Integrating Big Data and IoT in Physics Laboratory Information Systems: A Systematic Literature Review

Nadiar Pertiwi; Amelia Fatonah; Intan Mahdiah; Hamdi Akhsan; Iful Amri

doi:10.30872/jlpf.v6i2.4986

Authors

Nadiar Pertiwi Program Studi Pendidikan Fisika, Universitas Sriwijaya, Palembang, Indonesia
Amelia Fatonah Program Studi Pendidikan Fisika, Universitas Sriwijaya, Palembang, Indonesia
Intan Mahdiah Program Studi Pendidikan Fisika, Universitas Sriwijaya, Palembang, Indonesia
Hamdi Akhsan Program Studi Pendidikan Fisika, Universitas Sriwijaya, Palembang, Indonesia
Iful Amri Program Studi Pendidikan Fisika, Universitas Sriwijaya, Palembang, Indonesia

DOI:

https://doi.org/10.30872/jlpf.v6i2.4986

Keywords:

Automation, Big Data, Data Security, Information System, IoT, Physics Laboratory

Abstract

Physics laboratories generate large volumes of complex experimental data that require efficient and secure management systems. The integration of Big Data and IoT offers solutions through real-time monitoring, automation, and advanced analytics.

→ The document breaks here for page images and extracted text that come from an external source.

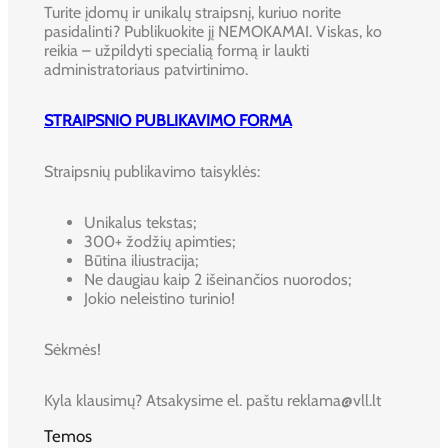
Turite įdomų ir unikalų straipsnį, kuriuo norite
pasidalinti? Publikuokite jį NEMOKAMAI. Viskas, ko
reikia – užpildyti specialią formą ir laukti
administratoriaus patvirtinimo.
STRAIPSNIO PUBLIKAVIMO FORMA
Straipsnių publikavimo taisyklės:
Unikalus tekstas;
300+ žodžių apimties;
Būtina iliustracija;
Ne daugiau kaip 2 išeinančios nuorodos;
Jokio neleistino turinio!
Sėkmės!
Kyla klausimų? Atsakysime el. paštu reklama@vll.lt
Temos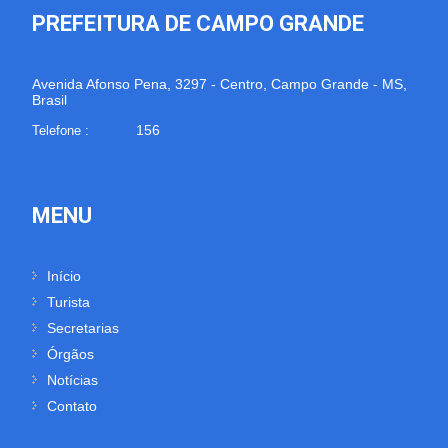
PREFEITURA DE CAMPO GRANDE
Avenida Afonso Pena, 3297 - Centro, Campo Grande - MS,
Brasil
156
Telefone :
MENU
Início
Turista
Secretarias
Órgãos
Notícias
Contato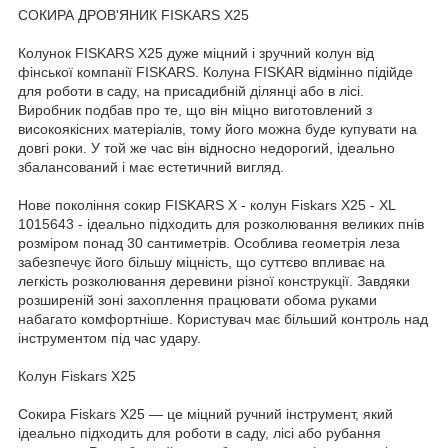
СОКИРА ДРОВ'ЯНИК FISKARS X25
Колунок FISKARS X25 дуже міцний і зручний колун від
фінської компанії FISKARS. Колуна FISKAR відмінно підійде
для роботи в саду, на присадибній ділянці або в лісі.
Виробник подбав про те, що він міцно виготовлений з
високоякісних матеріалів, тому його можна буде купувати на
довгі роки. У той же час він відносно недорогий, ідеально
збалансований і має естетичний вигляд.
Нове покоління сокир FISKARS X - колун Fiskars X25 - XL
1015643 - ідеально підходить для розколювання великих пнів
розміром понад 30 сантиметрів. Особлива геометрія леза
забезпечує його більшу міцність, що суттєво впливає на
легкість розколювання деревини різної конструкції. Завдяки
розширеній зоні захоплення працювати обома руками
набагато комфортніше. Користувач має більший контроль над
інструментом під час удару.
Колун Fiskars X25
Сокира Fiskars X25 — це міцний ручний інструмент, який
ідеально підходить для роботи в саду, лісі або рубання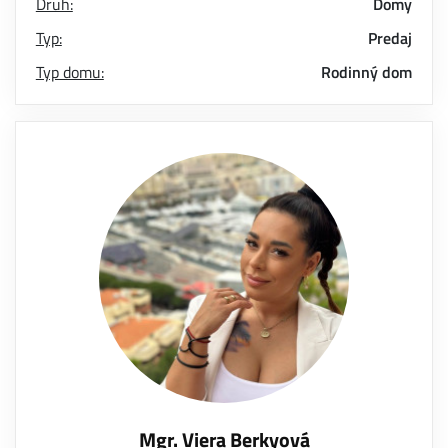
Druh:
Domy
Typ:
Predaj
Typ domu:
Rodinný dom
Mgr. Viera Berkyová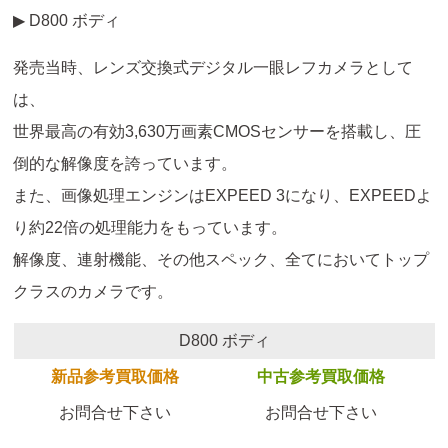
▶ D800 ボディ
発売当時、レンズ交換式デジタル一眼レフカメラとして
は、
世界最高の有効3,630万画素CMOSセンサーを搭載し、圧
倒的な解像度を誇っています。
また、画像処理エンジンはEXPEED 3になり、EXPEEDよ
り約22倍の処理能力をもっています。
解像度、連射機能、その他スペック、全てにおいてトップ
クラスのカメラです。
D800 ボディ
新品参考買取価格
中古参考買取価格
お問合せ下さい
お問合せ下さい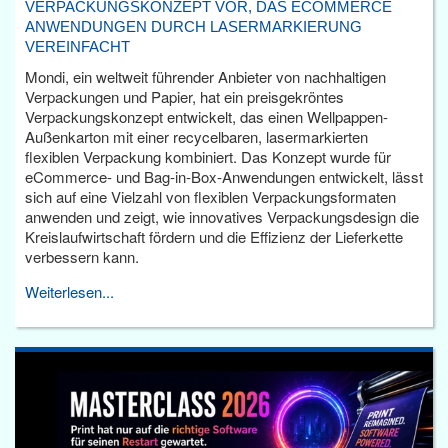
VERPACKUNGSKONZEPT VOR, DAS ECOMMERCE
ANWENDUNGEN DURCH LASERMARKIERUNG
VEREINFACHT
Mondi, ein weltweit führender Anbieter von nachhaltigen
Verpackungen und Papier, hat ein preisgekröntes
Verpackungskonzept entwickelt, das einen Wellpappen-
Außenkarton mit einer recycelbaren, lasermarkierten
flexiblen Verpackung kombiniert. Das Konzept wurde für
eCommerce- und Bag-in-Box-Anwendungen entwickelt, lässt
sich auf eine Vielzahl von flexiblen Verpackungsformaten
anwenden und zeigt, wie innovatives Verpackungsdesign die
Kreislaufwirtschaft fördern und die Effizienz der Lieferkette
verbessern kann.
Weiterlesen...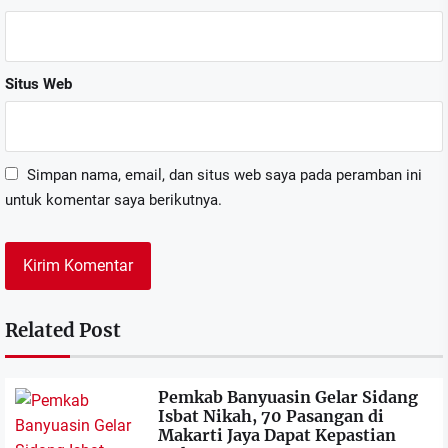
Situs Web
Simpan nama, email, dan situs web saya pada peramban ini
untuk komentar saya berikutnya.
Related Post
Pemkab Banyuasin Gelar Sidang
Isbat Nikah, 70 Pasangan di
Makarti Jaya Dapat Kepastian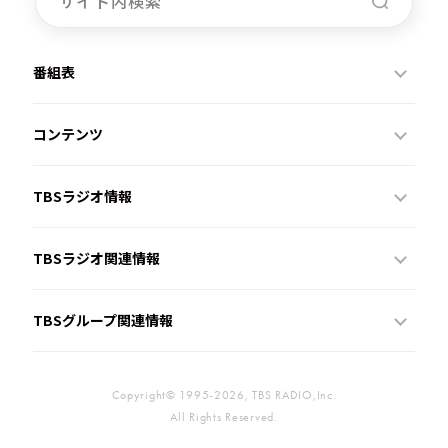
番組表
コンテンツ
TBSラジオ情報
TBSラジオ関連情報
TBSグループ関連情報
Copyright© 1995-2026, TBS RADIO,Inc.
All Rights Reserved.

However, adoption in educational and small-scale laboratories remains limited due to high costs, data security issues, and technical skill gaps. This study employs a Systematic Literature Review (SLR) method, analyzing 30 articles published between 2017 and 2024 from open-access sources such as Google Scholar and IEEE Xplore. Data extraction focuses on applications, challenges, and synergies of Big Data and IoT in physics laboratory information systems. The findings highlight key applications such as real-time environmental monitoring, automated data collection, RFID-based inventory management, and advanced data analytics. The main challenges identified include high implementation costs, system incompatibility, and a lack of skilled personnel. The synergy between IoT and Big Data enhances accuracy, operational efficiency, and decision-making. This study presents a structured framework of challenges and corresponding solutions, and also highlights underutilized practices such as LIMS integration and adaptive environmental control. The contributions include theoretical insights into the digital transformation of laboratories and practical strategies based on CERN’s case study that are applicable to educational and research labs.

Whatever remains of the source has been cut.